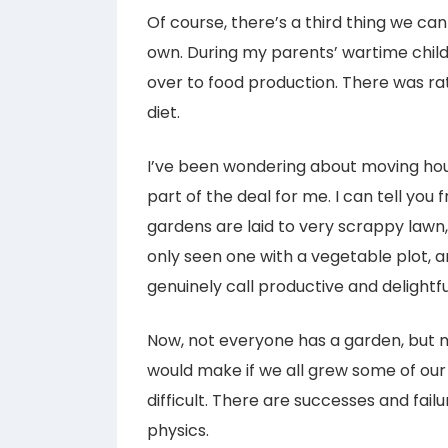
Of course, there’s a third thing we ca
own. During my parents’ wartime child
over to food production. There was ra
diet.
I’ve been wondering about moving hous
part of the deal for me. I can tell y
gardens are laid to very scrappy lawn,
only seen one with a vegetable plot, 
genuinely call productive and delightfu
Now, not everyone has a garden, but m
would make if we all grew some of our 
difficult. There are successes and failur
physics.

• [Required action]
Output each record precisely as it appears, and drop every picture.

• [Exercise result]
Of course, there’s a third thing we ca
own. During my parents’ wartime child
over to food production. There was ra
diet.
I’ve been wondering about moving hous
part of the deal for me. I can tell y
gardens are laid to very scrappy lawn,
only seen one with a vegetable plot, 
genuinely call productive and delightfu
Now, not everyone has a garden, but m
would make if we all grew some of our 
difficult. There are successes and failur
physics.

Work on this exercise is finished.